====== Data under study

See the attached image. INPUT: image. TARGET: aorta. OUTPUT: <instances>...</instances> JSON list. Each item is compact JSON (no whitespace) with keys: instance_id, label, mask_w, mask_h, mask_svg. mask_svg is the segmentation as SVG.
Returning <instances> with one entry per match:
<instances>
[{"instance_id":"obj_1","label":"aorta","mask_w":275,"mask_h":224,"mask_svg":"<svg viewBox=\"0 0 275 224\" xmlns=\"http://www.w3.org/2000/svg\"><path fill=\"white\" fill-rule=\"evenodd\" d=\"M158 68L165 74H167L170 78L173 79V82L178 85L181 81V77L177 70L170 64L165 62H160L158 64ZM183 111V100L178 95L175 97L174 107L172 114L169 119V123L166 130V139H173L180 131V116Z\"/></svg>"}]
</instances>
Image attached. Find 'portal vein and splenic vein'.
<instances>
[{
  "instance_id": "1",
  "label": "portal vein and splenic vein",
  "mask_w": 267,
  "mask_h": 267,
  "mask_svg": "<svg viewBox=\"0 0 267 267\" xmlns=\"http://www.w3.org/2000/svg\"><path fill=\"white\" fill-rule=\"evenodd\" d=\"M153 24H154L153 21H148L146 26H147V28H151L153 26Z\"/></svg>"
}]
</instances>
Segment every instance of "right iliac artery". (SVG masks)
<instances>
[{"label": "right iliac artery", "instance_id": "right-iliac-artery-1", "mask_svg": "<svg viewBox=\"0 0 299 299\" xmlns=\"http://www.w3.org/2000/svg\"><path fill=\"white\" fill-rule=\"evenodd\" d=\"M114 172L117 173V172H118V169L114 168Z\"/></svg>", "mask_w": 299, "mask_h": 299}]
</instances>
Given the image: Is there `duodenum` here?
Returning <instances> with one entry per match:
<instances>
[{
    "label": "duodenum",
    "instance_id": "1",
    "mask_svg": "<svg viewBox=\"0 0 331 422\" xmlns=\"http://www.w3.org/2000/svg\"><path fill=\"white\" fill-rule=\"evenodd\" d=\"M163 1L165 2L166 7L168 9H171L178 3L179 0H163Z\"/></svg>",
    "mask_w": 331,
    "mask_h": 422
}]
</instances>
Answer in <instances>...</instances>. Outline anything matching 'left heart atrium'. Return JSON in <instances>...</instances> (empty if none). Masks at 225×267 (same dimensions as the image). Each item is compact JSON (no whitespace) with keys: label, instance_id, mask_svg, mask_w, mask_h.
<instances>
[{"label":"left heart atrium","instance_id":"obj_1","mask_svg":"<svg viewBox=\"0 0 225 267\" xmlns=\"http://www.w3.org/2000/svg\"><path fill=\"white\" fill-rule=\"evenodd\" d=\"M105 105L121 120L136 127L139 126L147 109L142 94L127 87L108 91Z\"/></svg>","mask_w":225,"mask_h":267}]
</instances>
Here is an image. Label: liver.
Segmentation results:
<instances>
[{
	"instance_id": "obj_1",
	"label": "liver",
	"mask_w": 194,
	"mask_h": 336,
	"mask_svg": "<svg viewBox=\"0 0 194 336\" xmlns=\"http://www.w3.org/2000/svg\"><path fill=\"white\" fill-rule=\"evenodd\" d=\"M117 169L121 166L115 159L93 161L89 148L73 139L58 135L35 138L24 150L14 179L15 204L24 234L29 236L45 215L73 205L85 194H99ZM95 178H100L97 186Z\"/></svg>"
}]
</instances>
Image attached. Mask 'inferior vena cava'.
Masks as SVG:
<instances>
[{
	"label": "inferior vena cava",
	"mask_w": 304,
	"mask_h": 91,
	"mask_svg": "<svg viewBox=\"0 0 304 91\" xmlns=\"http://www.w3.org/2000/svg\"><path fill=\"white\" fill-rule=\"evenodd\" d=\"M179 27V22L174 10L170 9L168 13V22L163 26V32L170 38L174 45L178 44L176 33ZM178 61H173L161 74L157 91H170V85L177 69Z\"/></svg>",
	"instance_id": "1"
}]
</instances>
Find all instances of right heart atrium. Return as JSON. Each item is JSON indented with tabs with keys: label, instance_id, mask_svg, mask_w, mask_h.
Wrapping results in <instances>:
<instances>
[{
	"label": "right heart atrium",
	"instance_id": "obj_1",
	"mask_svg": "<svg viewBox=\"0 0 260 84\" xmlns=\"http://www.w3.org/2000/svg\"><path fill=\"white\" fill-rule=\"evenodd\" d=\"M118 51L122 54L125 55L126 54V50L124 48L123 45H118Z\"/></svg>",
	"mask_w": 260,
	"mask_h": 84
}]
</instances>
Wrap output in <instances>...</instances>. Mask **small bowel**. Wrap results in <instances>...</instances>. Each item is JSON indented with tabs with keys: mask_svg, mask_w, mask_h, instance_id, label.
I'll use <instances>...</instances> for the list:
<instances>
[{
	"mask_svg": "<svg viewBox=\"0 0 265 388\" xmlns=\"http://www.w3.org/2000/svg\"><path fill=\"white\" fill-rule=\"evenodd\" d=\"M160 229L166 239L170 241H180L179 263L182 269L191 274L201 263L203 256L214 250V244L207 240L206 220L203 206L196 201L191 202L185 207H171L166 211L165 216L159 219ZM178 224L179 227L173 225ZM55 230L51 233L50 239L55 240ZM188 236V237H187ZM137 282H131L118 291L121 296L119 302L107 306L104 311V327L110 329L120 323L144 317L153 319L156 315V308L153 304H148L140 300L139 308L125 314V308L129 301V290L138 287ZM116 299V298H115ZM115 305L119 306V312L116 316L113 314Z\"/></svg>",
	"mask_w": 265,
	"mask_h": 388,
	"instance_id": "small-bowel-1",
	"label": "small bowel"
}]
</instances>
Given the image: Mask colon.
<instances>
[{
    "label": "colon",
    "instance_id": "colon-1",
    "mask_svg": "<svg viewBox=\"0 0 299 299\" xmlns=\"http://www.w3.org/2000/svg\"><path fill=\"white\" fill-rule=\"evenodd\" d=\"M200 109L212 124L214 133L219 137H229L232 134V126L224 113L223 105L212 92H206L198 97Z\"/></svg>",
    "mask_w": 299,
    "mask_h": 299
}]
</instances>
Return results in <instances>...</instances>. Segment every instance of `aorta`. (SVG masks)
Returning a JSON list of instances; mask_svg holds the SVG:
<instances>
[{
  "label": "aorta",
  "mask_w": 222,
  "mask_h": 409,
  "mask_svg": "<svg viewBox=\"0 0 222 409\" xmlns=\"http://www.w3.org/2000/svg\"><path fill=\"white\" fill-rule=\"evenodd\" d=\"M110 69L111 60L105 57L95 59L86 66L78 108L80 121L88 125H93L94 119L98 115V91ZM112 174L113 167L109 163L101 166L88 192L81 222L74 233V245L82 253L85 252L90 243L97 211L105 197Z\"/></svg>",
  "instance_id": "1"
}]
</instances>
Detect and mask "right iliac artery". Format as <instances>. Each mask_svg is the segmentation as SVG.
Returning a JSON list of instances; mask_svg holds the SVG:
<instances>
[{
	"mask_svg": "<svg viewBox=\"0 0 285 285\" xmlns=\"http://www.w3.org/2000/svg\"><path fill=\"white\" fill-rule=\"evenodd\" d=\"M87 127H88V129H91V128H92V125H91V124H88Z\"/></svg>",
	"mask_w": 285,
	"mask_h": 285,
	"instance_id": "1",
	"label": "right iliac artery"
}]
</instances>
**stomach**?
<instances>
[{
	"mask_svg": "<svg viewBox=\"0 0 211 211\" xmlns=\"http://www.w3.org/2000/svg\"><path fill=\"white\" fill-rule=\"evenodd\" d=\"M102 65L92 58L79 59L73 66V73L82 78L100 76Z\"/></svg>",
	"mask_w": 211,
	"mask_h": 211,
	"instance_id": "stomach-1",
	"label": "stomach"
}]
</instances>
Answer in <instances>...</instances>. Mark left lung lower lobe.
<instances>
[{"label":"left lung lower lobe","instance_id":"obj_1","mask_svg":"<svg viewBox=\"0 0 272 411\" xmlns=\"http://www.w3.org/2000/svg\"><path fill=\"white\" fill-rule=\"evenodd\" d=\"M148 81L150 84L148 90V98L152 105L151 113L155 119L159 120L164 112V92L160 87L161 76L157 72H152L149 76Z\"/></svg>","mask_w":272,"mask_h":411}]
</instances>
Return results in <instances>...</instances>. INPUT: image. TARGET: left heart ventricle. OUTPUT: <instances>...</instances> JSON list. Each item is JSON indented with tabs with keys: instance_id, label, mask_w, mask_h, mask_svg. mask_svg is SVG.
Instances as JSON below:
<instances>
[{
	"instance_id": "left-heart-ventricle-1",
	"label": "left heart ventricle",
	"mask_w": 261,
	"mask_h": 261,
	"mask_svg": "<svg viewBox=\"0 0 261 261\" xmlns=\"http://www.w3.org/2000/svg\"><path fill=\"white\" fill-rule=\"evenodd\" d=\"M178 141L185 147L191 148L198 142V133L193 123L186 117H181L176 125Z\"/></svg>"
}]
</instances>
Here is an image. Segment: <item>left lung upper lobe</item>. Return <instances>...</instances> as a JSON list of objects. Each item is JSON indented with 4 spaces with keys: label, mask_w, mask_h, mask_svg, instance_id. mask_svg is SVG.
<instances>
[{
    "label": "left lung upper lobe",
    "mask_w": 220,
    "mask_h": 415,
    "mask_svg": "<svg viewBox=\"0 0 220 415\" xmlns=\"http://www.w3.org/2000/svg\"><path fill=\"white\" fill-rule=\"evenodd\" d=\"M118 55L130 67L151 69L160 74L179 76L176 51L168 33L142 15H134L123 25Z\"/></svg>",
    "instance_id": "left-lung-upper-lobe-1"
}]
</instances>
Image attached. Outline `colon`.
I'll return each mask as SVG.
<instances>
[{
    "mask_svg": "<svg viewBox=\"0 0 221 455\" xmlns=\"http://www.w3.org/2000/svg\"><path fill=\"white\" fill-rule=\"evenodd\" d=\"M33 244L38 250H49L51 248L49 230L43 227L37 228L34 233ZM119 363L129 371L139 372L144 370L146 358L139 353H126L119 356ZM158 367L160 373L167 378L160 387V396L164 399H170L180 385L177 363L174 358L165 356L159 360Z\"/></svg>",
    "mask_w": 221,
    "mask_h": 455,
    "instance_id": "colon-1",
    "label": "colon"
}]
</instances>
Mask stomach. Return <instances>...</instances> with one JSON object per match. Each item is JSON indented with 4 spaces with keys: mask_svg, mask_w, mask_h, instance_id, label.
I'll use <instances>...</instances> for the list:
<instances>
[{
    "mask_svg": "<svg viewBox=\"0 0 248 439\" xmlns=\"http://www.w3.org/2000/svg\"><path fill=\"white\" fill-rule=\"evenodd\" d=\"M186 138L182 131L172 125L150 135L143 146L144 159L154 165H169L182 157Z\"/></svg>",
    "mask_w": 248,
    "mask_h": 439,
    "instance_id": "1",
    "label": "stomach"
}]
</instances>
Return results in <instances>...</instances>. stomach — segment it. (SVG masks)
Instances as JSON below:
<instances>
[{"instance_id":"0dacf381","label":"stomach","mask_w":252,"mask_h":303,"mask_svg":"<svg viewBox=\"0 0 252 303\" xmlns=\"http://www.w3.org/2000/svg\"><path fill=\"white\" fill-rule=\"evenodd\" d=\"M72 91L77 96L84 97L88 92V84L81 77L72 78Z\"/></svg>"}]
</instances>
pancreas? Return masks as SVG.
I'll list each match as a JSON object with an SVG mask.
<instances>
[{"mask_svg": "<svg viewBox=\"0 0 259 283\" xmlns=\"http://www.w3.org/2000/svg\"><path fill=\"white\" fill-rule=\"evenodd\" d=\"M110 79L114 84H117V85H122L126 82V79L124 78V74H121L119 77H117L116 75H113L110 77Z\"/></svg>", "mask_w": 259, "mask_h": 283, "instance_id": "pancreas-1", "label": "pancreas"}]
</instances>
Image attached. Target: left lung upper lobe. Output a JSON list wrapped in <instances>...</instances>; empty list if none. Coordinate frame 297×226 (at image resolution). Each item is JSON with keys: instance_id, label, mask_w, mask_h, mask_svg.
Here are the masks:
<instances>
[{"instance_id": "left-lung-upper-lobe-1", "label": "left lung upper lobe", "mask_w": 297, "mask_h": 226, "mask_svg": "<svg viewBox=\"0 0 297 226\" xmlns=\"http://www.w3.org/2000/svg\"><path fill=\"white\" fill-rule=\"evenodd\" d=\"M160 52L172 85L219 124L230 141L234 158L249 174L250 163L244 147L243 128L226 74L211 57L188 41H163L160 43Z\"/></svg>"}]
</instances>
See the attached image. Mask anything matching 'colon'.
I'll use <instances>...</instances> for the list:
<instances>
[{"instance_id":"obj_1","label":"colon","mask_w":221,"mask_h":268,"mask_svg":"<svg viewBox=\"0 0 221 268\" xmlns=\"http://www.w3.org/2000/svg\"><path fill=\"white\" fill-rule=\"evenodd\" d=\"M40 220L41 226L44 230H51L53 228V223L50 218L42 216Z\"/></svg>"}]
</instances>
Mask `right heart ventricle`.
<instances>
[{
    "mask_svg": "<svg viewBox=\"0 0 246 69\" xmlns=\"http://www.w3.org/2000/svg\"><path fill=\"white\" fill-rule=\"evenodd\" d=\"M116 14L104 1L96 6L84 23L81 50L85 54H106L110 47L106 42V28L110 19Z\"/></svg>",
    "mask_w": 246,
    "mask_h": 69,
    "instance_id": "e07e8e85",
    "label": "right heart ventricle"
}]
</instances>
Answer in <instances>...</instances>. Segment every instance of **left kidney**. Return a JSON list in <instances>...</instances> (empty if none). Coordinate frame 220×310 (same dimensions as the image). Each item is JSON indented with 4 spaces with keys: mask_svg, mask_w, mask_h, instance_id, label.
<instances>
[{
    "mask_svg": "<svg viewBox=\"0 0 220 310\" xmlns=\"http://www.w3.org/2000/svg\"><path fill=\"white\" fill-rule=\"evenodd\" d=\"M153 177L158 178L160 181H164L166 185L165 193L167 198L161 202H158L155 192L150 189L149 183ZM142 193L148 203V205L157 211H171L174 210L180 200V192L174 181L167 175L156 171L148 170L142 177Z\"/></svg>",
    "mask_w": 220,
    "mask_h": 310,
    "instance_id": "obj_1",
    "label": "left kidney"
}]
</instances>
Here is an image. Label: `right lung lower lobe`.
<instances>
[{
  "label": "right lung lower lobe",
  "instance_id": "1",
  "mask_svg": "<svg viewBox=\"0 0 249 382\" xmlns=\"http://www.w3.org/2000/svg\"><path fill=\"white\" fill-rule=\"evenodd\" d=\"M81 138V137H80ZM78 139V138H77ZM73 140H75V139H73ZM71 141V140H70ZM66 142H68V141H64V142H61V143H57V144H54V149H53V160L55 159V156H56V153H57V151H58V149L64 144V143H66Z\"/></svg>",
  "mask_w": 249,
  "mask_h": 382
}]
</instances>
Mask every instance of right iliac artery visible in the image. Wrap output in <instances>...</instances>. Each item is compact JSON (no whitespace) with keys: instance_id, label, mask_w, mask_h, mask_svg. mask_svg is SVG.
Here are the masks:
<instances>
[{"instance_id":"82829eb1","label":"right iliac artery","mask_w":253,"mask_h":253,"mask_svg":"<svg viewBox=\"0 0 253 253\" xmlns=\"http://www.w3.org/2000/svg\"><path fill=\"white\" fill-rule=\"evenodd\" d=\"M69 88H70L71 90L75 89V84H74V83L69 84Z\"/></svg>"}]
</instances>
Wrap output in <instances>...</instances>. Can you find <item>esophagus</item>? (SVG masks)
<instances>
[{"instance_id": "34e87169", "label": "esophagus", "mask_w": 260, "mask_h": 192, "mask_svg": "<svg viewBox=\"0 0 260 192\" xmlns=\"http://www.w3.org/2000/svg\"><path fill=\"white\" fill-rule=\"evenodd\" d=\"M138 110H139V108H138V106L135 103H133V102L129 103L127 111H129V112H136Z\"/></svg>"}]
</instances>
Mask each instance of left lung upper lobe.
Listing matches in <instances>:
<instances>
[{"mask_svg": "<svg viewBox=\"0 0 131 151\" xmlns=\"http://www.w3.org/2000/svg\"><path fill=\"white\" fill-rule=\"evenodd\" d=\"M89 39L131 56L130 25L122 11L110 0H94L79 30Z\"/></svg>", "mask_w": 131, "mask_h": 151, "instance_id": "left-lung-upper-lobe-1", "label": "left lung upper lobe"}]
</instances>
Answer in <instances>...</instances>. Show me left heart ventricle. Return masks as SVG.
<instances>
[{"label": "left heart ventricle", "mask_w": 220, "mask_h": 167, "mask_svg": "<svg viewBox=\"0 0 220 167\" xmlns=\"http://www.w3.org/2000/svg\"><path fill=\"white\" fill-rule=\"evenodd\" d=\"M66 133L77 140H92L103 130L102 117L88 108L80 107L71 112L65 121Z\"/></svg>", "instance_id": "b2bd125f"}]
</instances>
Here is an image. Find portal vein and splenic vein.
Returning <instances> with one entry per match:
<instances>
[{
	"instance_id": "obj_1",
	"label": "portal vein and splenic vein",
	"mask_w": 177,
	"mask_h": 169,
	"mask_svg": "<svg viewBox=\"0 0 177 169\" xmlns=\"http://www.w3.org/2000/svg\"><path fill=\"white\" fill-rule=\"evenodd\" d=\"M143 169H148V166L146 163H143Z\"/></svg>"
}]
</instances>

============

#### [What is required]
Your answer should consist only of the lines from the one with "Here is an image. Find" through the end of the data above, reproduced exactly.

#### [Response to the exercise]
Here is an image. Find portal vein and splenic vein.
Returning <instances> with one entry per match:
<instances>
[{
	"instance_id": "obj_1",
	"label": "portal vein and splenic vein",
	"mask_w": 177,
	"mask_h": 169,
	"mask_svg": "<svg viewBox=\"0 0 177 169\" xmlns=\"http://www.w3.org/2000/svg\"><path fill=\"white\" fill-rule=\"evenodd\" d=\"M143 169H148V166L146 163H143Z\"/></svg>"
}]
</instances>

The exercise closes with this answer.